Ein Fragment.
Ihre wenigen Zähne standen weit auseinander. Es hieß, ihr wurde jeder zweite Zahn gezogen, immer im Wechsel, die übrigen wurden angespitzt.
Und wahrlich: Jeder einzelne von ihnen stach aus dem Fleisch hervor, wie ein Pfahl. Doch trotz dieser brachialen Tortur schien sie ein äußerst gepflegtes Gebiss zu führen – keine Karies, kein Belag.
Allerdings zeugten Zunge und Lippen von allerlei Bisswunden, die sie sich wohl in diesem Zustande immer wieder selbst zufügen mochte. Einst musste sie sehr volle Lippen gehabt haben, man konnte sie noch immer erahnen zwischen all den Narben und frischen, wie halb verheilten Wunden.
Am auffälligsten aber waren wohl ihre Augen – oder vielmehr das, was man dort normalerweise hätte erwarten dürfen:
Statt menschlicher Augäpfel, eingelassen zwischen Lidern, sah man große, schwarze Hosenknöpfe, eingenäht in ihre gleichsam verschlossenen Hautlappen.
Und doch, auch hier ein Segen in ihrer offenkundigen Schande:
Es folgten augenscheinlich wohl keine Entzündungen oder weitere Entstellung dieser Zurichtung an ihrem Antlitz. Sie wurde also zuerst entstellt, gewiss, anschließend aber womöglich mit medizinischer Nachsorge vergütet.
Ein niederträchtiger Lohn.
Desweiteren war diese junge Frau außerordentlich blass, als sei ihr – wenn überhaupt – nicht viel Sonnenlicht vergönnt gewesen. Kontrastiert wurde ihr eierschalenweißer Teint durch das dunkle, lockige Haar, das beinahe aschschwarz und matt, doch wohl gepflegt und eng definiert, aus ihrem Kopfe spross.
Die Gleichzeitigkeit jedweder Schändung mit spezifischen Akten der Zuwendung zeichnete so das gesamte Bild jener Dame, die so vieles hat ertragen müssen, ohne je mehr ein Wort hierüber zu verlieren.
Zuletzt seien schließlich noch ihre Kleider betont. Als hätte man sich geweigert einem kleinen Mädchen einst beim Überschreiten der Schwelle zum Erwachsenenalter eine neue Garderobe zukommen zu lassen, trug diese Frau ein viel zu kleines und eng gewordenes Tanktop, ledig eines Büstenhalters darunter.
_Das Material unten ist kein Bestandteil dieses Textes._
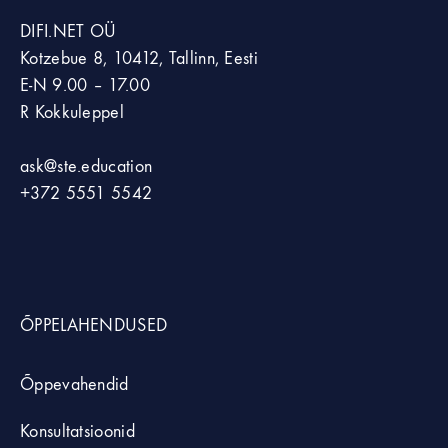
DIFI.NET OÜ
Kotzebue 8, 10412, Tallinn, Eesti
E-N 9.00 – 17.00
R Kokkuleppel
ask@ste.education
+372
5551 5542
ÕPPELAHENDUSED
Õppevahendid
Konsultatsioonid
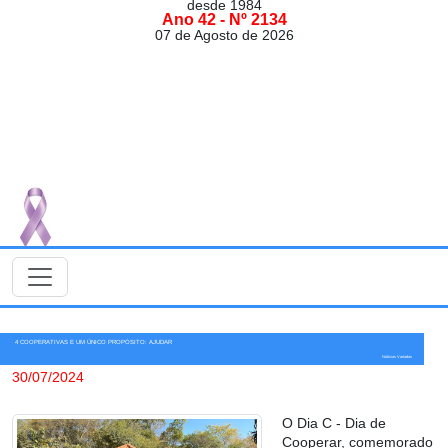
desde 1984
Ano 42 - Nº 2134
07 de Agosto de 2026
4 COOPERATIVAS E UM ÚNICO PROPÓSITO: AJUDAR
Notícias Variadas
30/07/2024
O Dia C - Dia de
Cooperar, comemorado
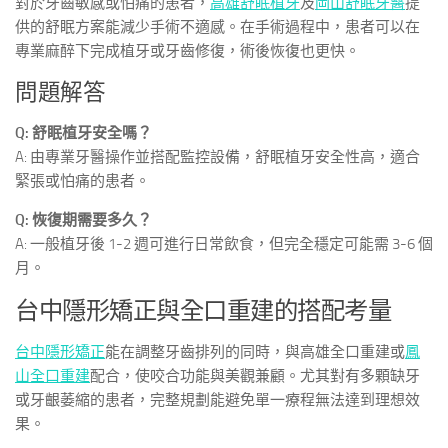
對於牙齒敏感或怕痛的患者，
高雄舒眠植牙
及
岡山舒眠牙醫
提
供的舒眠方案能減少手術不適感。在手術過程中，患者可以在
專業麻醉下完成植牙或牙齒修復，術後恢復也更快。
問題解答
Q: 舒眠植牙安全嗎？
A: 由專業牙醫操作並搭配監控設備，舒眠植牙安全性高，適合
緊張或怕痛的患者。
Q: 恢復期需要多久？
A: 一般植牙後 1-2 週可進行日常飲食，但完全穩定可能需 3-6 個
月。
台中隱形矯正與全口重建的搭配考量
台中隱形矯正
能在調整牙齒排列的同時，與高雄全口重建或
鳳
山全口重建
配合，使咬合功能與美觀兼顧。尤其對有多顆缺牙
或牙齦萎縮的患者，完整規劃能避免單一療程無法達到理想效
果。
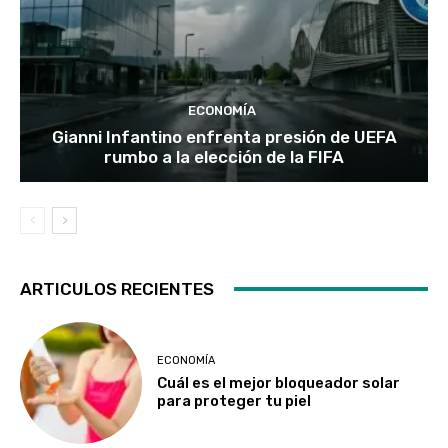
ECONOMÍA
Gianni Infantino enfrenta presión de UEFA
rumbo a la elección de la FIFA
ARTICULOS RECIENTES
ECONOMÍA
Cuál es el mejor bloqueador solar
para proteger tu piel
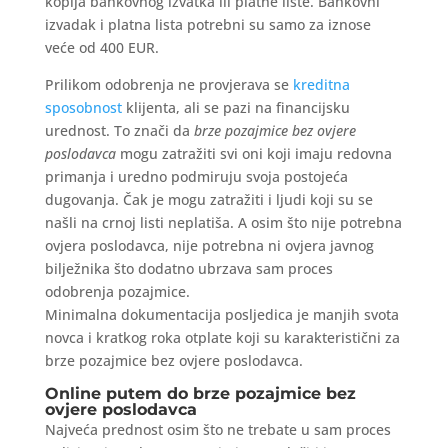
kopija bankovnog izvatka ili platne liste. Bankovni
izvadak i platna lista potrebni su samo za iznose
veće od 400 EUR.
Prilikom odobrenja ne provjerava se
kreditna
sposobnost
klijenta, ali se pazi na financijsku
urednost. To znači da
brze pozajmice bez ovjere
poslodavca
mogu zatražiti svi oni koji imaju redovna
primanja i uredno podmiruju svoja postojeća
dugovanja. Čak je mogu zatražiti i ljudi koji su se
našli na crnoj listi neplatiša. A osim što nije potrebna
ovjera poslodavca, nije potrebna ni ovjera javnog
bilježnika što dodatno ubrzava sam proces
odobrenja pozajmice.
Minimalna dokumentacija posljedica je manjih svota
novca i kratkog roka otplate koji su karakteristični za
brze pozajmice bez ovjere poslodavca.
Online putem do brze pozajmice bez
ovjere poslodavca
Najveća prednost osim što ne trebate u sam proces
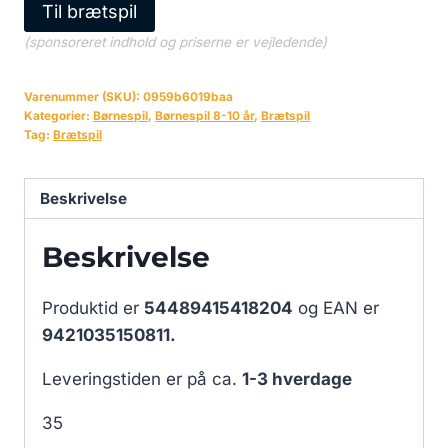
Til brætspil
(sponsoreret indhold og priserne er vejledende)
Varenummer (SKU):
0959b6019baa
Kategorier:
Børnespil
,
Børnespil 8-10 år
,
Brætspil
Tag:
Brætspil
Beskrivelse
Beskrivelse
Produktid er
54489415418204
og EAN er
9421035150811.
Leveringstiden er på ca.
1-3 hverdage
35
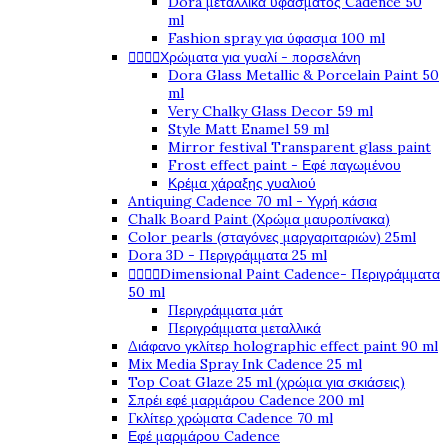
Dora μεταλλικά υφάσματος Cadence 50
ml
Fashion spray για ύφασμα 100 ml




Χρώματα για γυαλί - πορσελάνη
Dora Glass Metallic & Porcelain Paint 50
ml
Very Chalky Glass Decor 59 ml
Style Matt Enamel 59 ml
Mirror festival Transparent glass paint
Frost effect paint - Εφέ παγωμένου
Κρέμα χάραξης γυαλιού
Antiquing Cadence 70 ml - Υγρή κάσια
Chalk Board Paint (Χρώμα μαυροπίνακα)
Color pearls (σταγόνες μαργαριταριών) 25ml
Dora 3D - Περιγράμματα 25 ml




Dimensional Paint Cadence- Περιγράμματα
50 ml
Περιγράμματα μάτ
Περιγράμματα μεταλλικά
Διάφανο γκλίτερ holographic effect paint 90 ml
Mix Media Spray Ink Cadence 25 ml
Top Coat Glaze 25 ml (χρώμα για σκιάσεις)
Σπρέι εφέ μαρμάρου Cadence 200 ml
Γκλίτερ χρώματα Cadence 70 ml
Εφέ μαρμάρου Cadence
Und in jener erniedrigenden Form, durch seine überbeanspruchte Dehnung beinahe durchsichtig verzogen, bedeckte dieses einzig ihre offensichtlichste Entblößung oberhalb des Bauchnabels.
Ihre unverkennbar gute Ernährung bei ausreichender Bewegung ließ alsdann ihr zartes Gewebe in tadelloser Rundung emportreten, überall dort, wo das dunkle Textil nicht mehr ausreichte, dieses zu verstecken.
Zumindest, so musste angenommen werden, wurde sie also im Alltag ihrer devianten Versklavung nicht schlechter gehalten, als eine Kuh.
Gewiss ein geringer Trost.
Und auch ihre bloß stringgewordene, ausgeleierte Unterhose – beinahe nur noch aus Fetzen bestehend, getragen von seidenen Fäden – und ihr viel zu kurzer Rock, seitlich aufgerissen – auch dieser letztlich nur mit Bändern und Sicherheitsnadeln notdürftig zusammengehalten – gab ihr ein beinahe ruchloses Aussehen.
Ansonsten lief sie barfuß umher (ob freiwillig oder aus Ermangelung von altersgerechter Beschuhung, ist uns bis heute nicht bekannt).
Das groteskeste an ihr jedoch – wenn auch in gewisser Weise wohltuend, als Ausdruck ihrer nahezu grausamen Anmut – war ihre Reaktion auf jene Frage, die auf der Hand lag:
Wer ihr dieses antat.
Denn tatsächlich lachte sie bloß, hinzu eine beiläufige Geste, wie das Wegwinken einer alten Lappalie, die längst keine müde Erzählung mehr wert sei.
„Das ist irrelevant“, sagte sie mit kluger Beschwingtheit, als sei ihr nie etwas grenzenlos Furchterregendes geschehen, „gerade einmal so interessant, wie diese Person selbst eine Erinnerung würdig wäre.
Wichtig ist nur dies: Sie ist niemand, soviel kann ich versichern.“
Ein unschuldiges Lächeln umspielte ihren rissigen Mund mit den weißen Spießen hinter ihren verkrusteten Lippen.